Exercise = The lines to copy from the listing below are those that contain the string "AOSP".

Records provided =

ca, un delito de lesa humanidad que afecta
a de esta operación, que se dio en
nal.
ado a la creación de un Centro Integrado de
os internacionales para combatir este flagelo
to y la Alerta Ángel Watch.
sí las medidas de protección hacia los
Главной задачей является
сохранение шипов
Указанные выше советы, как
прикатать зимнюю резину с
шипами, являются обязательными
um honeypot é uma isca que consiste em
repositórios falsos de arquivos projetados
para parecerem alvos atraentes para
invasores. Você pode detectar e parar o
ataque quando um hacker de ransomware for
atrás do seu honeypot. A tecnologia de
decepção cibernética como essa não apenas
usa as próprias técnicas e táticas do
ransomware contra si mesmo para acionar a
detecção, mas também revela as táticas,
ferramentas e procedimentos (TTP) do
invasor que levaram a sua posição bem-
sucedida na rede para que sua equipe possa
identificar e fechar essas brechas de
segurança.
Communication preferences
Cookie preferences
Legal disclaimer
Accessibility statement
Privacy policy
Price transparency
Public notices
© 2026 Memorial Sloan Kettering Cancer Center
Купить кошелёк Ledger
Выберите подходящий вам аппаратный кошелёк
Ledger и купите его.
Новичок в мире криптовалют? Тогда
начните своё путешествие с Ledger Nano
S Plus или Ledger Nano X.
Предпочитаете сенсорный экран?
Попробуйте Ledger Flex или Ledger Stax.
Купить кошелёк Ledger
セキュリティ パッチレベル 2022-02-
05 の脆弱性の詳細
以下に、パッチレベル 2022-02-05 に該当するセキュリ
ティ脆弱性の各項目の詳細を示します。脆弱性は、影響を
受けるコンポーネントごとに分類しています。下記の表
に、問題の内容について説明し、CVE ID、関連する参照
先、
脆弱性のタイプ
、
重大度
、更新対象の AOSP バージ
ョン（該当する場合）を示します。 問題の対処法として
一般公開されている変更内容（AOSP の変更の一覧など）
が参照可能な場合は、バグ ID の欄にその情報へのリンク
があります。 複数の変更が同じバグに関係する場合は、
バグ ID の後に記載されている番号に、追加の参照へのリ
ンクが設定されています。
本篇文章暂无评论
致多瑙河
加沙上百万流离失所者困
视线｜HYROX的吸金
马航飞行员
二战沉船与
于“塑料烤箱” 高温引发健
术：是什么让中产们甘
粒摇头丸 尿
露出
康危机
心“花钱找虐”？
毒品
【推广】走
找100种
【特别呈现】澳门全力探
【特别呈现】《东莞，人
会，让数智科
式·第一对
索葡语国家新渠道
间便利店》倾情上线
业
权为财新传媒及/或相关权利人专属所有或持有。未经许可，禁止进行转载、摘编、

Written response =
、更新対象の AOSP バージ
一般公開されている変更内容（AOSP の変更の一覧など）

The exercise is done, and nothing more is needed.